» **Your assignment**
Among the lines below, keep only those from the one containing "Prijs per stuk" through the one containing "Op verlanglijst", and reproduce them exactly.

(Collected data)
■ ■ ■ ■ ■

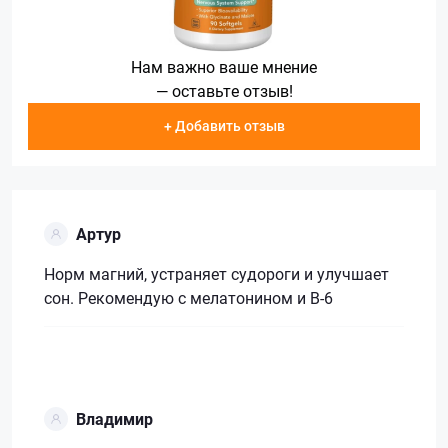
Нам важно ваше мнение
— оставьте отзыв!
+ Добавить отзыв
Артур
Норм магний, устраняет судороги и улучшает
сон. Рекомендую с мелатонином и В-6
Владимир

■ ■ ■ ■ ■

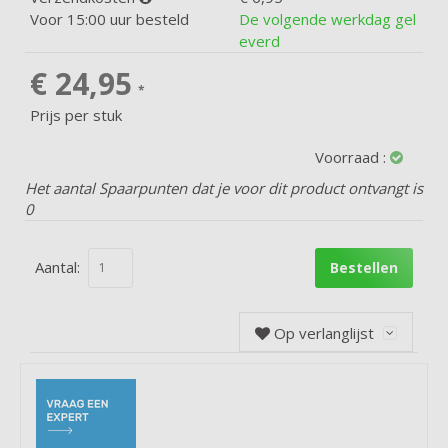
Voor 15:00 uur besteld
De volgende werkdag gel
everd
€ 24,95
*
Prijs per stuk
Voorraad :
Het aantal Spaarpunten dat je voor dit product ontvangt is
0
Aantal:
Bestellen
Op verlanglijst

■ ■ ■ ■ ■

» **Task answer**
Prijs per stuk
Voorraad :
Het aantal Spaarpunten dat je voor dit product ontvangt is
0
Aantal:
Bestellen
Op verlanglijst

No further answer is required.